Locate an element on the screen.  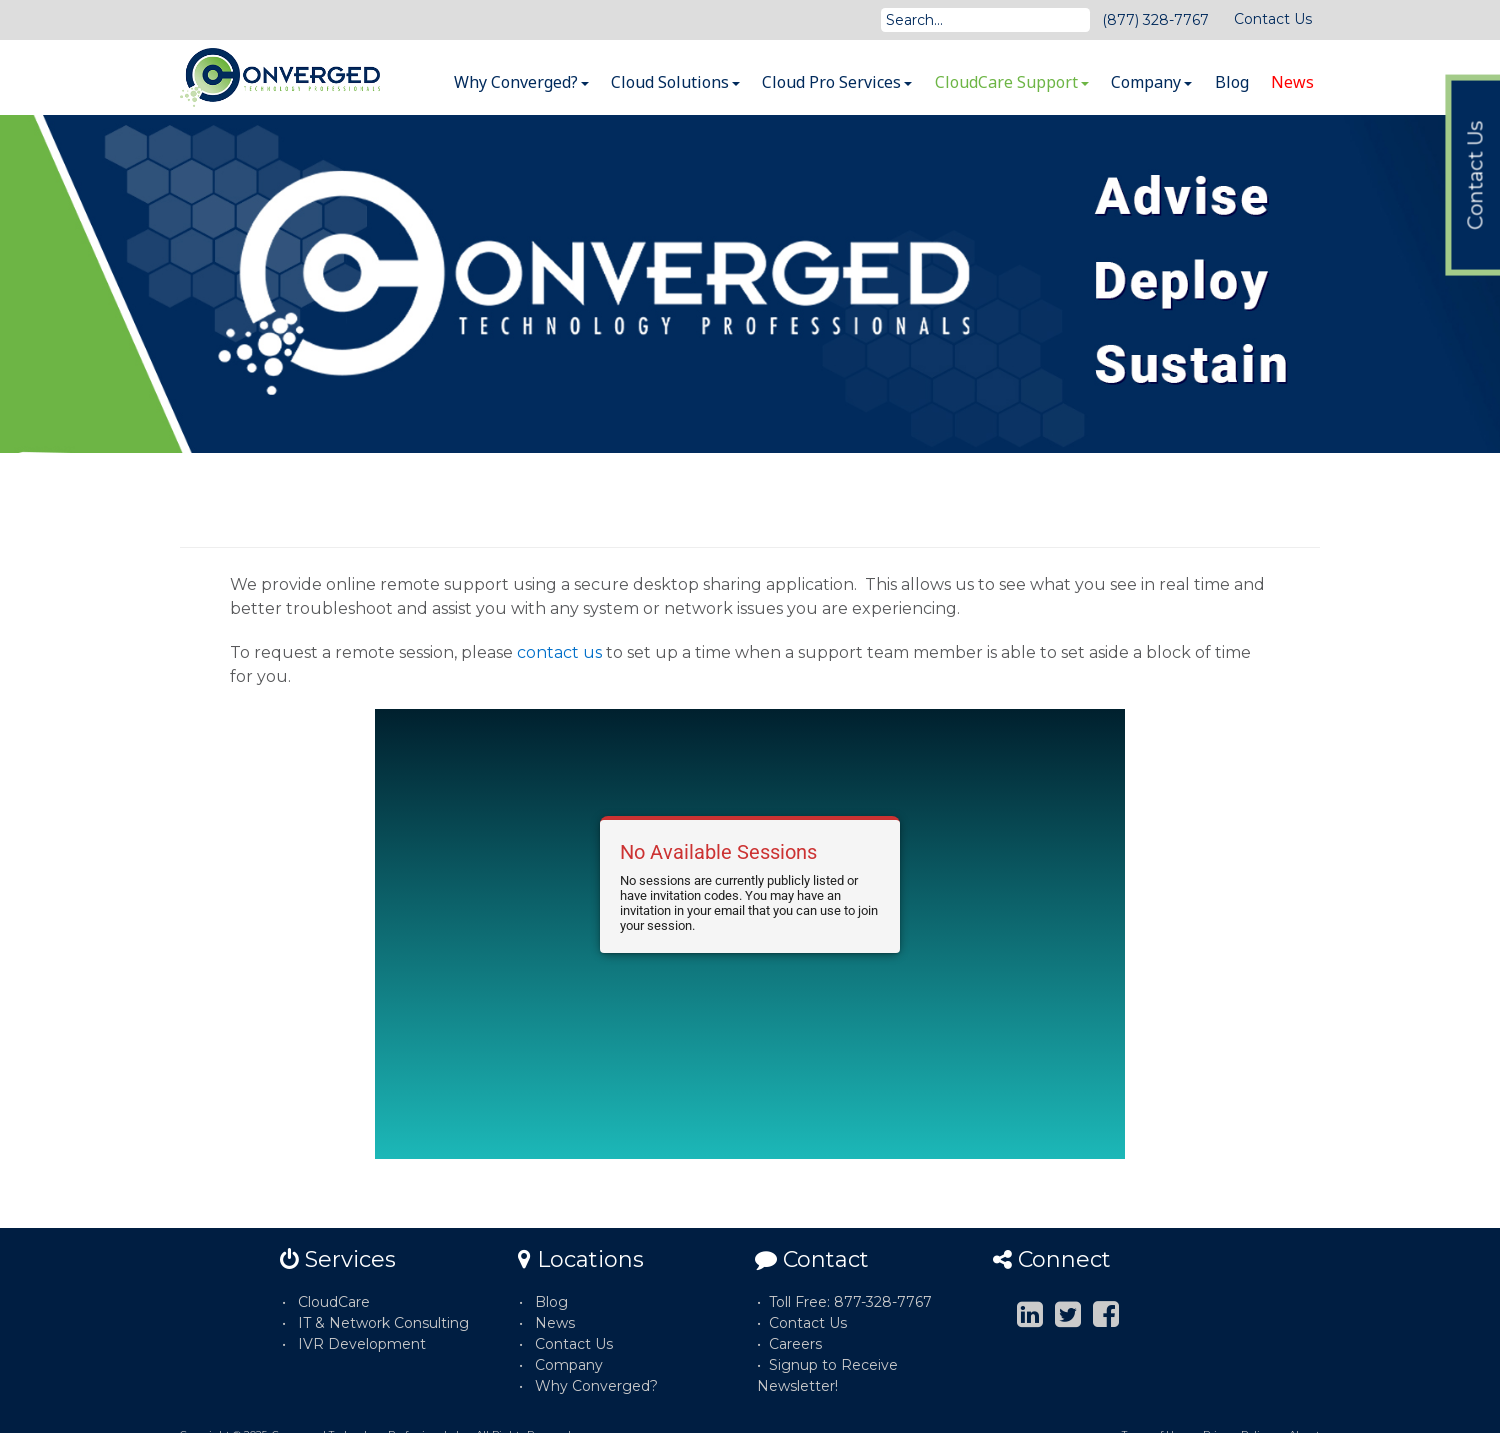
--
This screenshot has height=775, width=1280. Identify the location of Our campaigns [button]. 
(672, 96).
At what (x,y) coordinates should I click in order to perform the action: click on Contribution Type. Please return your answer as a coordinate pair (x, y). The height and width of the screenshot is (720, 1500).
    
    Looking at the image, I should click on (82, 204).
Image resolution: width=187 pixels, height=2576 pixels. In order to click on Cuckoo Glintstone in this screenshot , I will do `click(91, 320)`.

◆ **Aim of the task**
Reproduce the lines of the entries above from the one with "This screenshot has" to the one with "Image resolution: width=187", both included, exactly and without any other line.

◆ **Answer section**
This screenshot has height=775, width=1280. Identify the location of Our campaigns [button]. 
(672, 96).
At what (x,y) coordinates should I click in order to perform the action: click on Contribution Type. Please return your answer as a coordinate pair (x, y). The height and width of the screenshot is (720, 1500).
    
    Looking at the image, I should click on (82, 204).
Image resolution: width=187 pixels, height=2576 pixels. In order to click on Cuckoo Glintstone in this screenshot , I will do `click(91, 320)`.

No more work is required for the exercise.